_WHAT YOU SHOULD DO_
The lines below are to be quoted exactly, from the first through the one that contains "展示図録 (639, 1771)".

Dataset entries
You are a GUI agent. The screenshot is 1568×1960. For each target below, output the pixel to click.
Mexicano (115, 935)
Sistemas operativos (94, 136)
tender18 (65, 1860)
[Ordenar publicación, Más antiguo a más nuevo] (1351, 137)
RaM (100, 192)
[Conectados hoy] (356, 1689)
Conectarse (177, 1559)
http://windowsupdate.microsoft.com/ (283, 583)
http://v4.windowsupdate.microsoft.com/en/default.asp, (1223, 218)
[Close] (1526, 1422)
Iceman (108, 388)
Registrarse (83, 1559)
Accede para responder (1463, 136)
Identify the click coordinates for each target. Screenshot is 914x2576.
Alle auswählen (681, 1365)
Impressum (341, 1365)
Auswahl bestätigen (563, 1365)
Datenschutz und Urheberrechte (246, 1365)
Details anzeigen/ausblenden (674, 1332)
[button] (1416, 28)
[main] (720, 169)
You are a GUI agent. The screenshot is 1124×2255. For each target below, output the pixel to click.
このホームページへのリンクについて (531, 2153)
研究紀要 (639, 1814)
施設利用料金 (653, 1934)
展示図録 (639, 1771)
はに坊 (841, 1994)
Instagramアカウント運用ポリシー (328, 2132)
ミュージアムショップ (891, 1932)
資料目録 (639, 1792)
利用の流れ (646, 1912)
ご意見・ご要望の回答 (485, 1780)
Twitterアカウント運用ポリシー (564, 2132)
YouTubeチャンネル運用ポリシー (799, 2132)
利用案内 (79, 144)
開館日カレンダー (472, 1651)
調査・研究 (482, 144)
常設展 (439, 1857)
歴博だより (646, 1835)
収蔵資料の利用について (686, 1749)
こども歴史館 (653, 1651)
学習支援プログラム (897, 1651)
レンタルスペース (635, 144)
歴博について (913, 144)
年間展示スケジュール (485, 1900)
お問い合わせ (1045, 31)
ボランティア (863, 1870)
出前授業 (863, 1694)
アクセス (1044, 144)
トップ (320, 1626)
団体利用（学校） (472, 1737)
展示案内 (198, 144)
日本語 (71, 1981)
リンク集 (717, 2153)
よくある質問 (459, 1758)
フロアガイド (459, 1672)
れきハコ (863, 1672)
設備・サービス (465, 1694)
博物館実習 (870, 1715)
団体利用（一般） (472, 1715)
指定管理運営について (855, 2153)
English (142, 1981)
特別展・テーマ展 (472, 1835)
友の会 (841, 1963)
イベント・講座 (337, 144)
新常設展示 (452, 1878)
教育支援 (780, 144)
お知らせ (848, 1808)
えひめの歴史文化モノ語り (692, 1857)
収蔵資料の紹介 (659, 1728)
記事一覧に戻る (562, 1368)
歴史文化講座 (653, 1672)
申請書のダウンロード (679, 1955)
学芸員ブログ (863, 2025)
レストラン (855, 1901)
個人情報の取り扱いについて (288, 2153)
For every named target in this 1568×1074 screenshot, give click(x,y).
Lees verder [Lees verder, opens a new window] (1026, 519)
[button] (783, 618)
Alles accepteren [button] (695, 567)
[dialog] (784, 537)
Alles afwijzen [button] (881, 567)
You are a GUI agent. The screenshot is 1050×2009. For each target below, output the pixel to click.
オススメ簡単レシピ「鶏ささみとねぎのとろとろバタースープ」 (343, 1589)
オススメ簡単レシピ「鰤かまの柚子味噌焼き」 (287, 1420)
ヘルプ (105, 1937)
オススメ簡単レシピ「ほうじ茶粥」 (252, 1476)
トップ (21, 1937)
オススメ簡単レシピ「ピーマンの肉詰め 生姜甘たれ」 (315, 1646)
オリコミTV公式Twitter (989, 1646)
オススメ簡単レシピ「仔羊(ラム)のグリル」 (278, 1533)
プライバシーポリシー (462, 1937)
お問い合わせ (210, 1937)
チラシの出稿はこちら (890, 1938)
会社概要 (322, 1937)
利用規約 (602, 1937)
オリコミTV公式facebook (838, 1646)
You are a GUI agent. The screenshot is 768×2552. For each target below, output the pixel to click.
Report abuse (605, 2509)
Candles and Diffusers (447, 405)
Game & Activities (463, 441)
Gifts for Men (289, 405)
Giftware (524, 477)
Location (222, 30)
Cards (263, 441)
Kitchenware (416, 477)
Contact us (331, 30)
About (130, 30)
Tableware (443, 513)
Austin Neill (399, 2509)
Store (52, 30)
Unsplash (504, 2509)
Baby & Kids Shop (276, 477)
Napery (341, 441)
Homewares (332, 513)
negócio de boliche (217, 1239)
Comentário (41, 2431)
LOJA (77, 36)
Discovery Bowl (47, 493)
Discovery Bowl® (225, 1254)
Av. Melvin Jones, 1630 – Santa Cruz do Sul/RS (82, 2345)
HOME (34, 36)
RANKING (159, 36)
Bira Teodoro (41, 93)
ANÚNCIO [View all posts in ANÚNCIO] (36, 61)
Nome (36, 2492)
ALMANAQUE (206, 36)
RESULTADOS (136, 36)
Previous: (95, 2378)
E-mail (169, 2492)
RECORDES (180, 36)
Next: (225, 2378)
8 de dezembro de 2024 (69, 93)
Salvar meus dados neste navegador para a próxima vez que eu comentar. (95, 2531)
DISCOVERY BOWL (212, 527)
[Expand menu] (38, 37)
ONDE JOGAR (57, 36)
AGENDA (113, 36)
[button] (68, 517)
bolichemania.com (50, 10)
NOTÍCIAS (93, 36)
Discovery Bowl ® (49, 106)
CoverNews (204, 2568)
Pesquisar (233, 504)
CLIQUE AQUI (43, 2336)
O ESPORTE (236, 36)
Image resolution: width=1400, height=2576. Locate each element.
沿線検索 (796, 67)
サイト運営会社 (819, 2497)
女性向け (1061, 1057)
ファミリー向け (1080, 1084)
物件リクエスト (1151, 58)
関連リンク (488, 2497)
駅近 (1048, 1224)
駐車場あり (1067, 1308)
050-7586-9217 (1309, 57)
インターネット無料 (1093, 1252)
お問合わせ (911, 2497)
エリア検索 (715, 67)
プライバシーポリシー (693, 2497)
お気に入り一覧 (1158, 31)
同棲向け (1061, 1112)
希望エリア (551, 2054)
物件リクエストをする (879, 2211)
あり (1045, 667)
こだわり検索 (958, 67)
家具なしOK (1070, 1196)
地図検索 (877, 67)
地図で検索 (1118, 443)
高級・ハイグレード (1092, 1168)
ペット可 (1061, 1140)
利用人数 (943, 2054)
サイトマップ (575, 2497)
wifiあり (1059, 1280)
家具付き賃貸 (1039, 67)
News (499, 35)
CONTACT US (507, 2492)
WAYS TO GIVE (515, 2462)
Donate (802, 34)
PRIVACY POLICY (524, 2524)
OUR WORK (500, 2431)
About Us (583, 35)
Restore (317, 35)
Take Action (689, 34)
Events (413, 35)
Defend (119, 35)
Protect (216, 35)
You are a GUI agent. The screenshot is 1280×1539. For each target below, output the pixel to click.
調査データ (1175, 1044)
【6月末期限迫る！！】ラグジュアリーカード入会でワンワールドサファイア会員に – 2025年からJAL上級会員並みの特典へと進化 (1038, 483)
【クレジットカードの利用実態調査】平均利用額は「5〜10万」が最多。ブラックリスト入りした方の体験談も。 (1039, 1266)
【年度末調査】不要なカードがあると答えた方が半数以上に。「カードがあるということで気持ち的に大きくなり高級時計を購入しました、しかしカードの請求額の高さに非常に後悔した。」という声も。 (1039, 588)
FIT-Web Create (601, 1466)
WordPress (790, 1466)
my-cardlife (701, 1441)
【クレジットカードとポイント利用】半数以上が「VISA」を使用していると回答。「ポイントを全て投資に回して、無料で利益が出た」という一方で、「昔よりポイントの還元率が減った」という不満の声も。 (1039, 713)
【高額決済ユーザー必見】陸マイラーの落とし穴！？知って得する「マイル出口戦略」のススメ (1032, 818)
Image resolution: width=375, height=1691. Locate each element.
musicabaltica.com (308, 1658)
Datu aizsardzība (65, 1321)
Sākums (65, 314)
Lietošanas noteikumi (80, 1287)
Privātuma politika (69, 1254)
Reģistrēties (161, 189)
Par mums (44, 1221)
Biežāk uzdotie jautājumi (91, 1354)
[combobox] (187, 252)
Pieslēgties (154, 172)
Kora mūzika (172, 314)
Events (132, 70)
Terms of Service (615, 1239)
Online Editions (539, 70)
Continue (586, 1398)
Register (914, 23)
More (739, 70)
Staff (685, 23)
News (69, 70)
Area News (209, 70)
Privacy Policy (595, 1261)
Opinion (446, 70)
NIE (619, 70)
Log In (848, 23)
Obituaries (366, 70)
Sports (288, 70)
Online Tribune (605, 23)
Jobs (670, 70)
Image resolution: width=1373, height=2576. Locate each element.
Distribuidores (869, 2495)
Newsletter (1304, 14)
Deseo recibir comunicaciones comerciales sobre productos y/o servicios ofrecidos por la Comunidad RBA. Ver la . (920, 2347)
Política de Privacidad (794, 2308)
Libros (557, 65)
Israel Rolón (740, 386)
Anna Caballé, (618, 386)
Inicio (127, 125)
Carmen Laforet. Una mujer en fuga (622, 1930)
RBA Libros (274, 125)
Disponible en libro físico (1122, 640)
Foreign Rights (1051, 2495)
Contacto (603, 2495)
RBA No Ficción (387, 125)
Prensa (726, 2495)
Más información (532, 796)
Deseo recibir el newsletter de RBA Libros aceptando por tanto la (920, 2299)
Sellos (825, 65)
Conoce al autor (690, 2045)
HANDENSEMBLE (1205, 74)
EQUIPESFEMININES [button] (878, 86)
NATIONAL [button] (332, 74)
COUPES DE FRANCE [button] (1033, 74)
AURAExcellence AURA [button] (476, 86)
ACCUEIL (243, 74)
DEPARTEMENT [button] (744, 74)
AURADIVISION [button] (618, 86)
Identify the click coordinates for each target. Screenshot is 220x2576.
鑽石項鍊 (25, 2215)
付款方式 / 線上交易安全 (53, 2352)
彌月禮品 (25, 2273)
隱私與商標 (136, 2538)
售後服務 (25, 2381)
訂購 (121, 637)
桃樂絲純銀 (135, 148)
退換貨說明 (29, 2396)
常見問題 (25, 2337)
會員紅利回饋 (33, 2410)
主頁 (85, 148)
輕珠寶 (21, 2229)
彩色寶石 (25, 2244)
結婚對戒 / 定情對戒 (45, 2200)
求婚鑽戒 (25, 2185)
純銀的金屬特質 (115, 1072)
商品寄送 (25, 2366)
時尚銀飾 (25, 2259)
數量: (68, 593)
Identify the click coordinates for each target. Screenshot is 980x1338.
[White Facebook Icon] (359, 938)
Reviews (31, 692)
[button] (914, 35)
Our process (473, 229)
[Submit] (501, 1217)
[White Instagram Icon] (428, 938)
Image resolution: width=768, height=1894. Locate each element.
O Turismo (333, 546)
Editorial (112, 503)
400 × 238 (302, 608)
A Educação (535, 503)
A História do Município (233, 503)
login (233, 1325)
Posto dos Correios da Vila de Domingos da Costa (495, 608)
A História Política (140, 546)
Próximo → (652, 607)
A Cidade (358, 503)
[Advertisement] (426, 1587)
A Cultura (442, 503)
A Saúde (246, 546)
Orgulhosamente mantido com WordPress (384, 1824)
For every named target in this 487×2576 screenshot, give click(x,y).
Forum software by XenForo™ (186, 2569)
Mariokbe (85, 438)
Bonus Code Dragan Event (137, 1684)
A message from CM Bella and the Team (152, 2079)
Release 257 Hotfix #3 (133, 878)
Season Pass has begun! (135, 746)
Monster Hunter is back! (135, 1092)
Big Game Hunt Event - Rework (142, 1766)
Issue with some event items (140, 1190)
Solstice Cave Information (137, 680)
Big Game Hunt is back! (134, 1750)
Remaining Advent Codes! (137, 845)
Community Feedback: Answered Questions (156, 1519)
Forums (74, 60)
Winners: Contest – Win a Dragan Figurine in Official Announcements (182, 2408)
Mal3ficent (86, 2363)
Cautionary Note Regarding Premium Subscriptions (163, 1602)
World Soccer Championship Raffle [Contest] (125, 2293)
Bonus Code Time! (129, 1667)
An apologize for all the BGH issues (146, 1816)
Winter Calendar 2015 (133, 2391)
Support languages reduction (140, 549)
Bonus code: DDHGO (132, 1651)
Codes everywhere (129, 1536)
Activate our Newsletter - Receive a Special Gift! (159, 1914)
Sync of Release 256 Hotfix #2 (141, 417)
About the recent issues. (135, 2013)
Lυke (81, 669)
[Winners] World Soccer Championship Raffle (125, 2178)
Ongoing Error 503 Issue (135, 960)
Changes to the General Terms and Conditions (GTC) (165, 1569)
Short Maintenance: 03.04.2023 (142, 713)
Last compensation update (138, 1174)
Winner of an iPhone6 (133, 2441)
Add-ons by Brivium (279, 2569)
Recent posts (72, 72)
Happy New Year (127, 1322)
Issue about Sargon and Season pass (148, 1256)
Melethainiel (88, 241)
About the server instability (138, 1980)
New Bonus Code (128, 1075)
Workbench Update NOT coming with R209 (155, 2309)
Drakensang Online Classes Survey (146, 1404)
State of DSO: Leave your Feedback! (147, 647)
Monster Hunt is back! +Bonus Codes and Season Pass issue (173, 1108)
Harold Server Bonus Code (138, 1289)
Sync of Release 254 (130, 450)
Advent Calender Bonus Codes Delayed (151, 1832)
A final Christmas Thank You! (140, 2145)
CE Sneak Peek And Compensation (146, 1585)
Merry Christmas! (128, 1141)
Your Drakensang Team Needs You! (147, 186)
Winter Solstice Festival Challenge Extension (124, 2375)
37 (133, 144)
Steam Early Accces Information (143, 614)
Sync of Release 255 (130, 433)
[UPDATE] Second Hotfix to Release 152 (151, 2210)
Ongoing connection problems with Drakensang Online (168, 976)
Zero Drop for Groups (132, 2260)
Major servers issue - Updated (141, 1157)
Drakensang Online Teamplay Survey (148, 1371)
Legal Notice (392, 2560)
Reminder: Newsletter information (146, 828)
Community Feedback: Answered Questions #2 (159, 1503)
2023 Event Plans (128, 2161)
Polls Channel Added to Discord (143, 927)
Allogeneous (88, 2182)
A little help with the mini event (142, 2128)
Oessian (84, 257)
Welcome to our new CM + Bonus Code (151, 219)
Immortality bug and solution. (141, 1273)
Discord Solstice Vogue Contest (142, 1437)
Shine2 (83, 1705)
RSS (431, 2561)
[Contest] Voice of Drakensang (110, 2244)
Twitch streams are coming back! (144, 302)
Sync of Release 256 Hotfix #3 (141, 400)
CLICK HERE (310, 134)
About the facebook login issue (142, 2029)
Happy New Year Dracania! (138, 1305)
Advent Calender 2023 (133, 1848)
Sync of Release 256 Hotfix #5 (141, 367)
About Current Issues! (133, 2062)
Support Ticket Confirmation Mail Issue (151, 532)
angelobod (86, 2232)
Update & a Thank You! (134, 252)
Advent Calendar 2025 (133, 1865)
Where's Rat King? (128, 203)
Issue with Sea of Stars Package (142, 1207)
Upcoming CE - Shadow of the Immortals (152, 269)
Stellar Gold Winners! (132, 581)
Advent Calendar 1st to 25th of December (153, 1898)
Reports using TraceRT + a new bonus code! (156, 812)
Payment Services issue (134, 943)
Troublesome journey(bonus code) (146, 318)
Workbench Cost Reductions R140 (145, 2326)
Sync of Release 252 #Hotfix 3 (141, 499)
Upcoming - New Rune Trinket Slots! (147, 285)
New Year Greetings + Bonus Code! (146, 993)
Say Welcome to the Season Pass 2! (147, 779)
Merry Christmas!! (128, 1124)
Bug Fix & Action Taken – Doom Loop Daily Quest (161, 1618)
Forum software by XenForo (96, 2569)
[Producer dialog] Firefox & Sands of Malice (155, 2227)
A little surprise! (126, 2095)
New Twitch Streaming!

_RESULT FOR THIS TASK_
You are a GUI agent. The screenshot is 1568×1960. For each target below, output the pixel to click.
Mexicano (115, 935)
Sistemas operativos (94, 136)
tender18 (65, 1860)
[Ordenar publicación, Más antiguo a más nuevo] (1351, 137)
RaM (100, 192)
[Conectados hoy] (356, 1689)
Conectarse (177, 1559)
http://windowsupdate.microsoft.com/ (283, 583)
http://v4.windowsupdate.microsoft.com/en/default.asp, (1223, 218)
[Close] (1526, 1422)
Iceman (108, 388)
Registrarse (83, 1559)
Accede para responder (1463, 136)
Identify the click coordinates for each target. Screenshot is 914x2576.
Alle auswählen (681, 1365)
Impressum (341, 1365)
Auswahl bestätigen (563, 1365)
Datenschutz und Urheberrechte (246, 1365)
Details anzeigen/ausblenden (674, 1332)
[button] (1416, 28)
[main] (720, 169)
You are a GUI agent. The screenshot is 1124×2255. For each target below, output the pixel to click.
このホームページへのリンクについて (531, 2153)
研究紀要 (639, 1814)
施設利用料金 (653, 1934)
展示図録 (639, 1771)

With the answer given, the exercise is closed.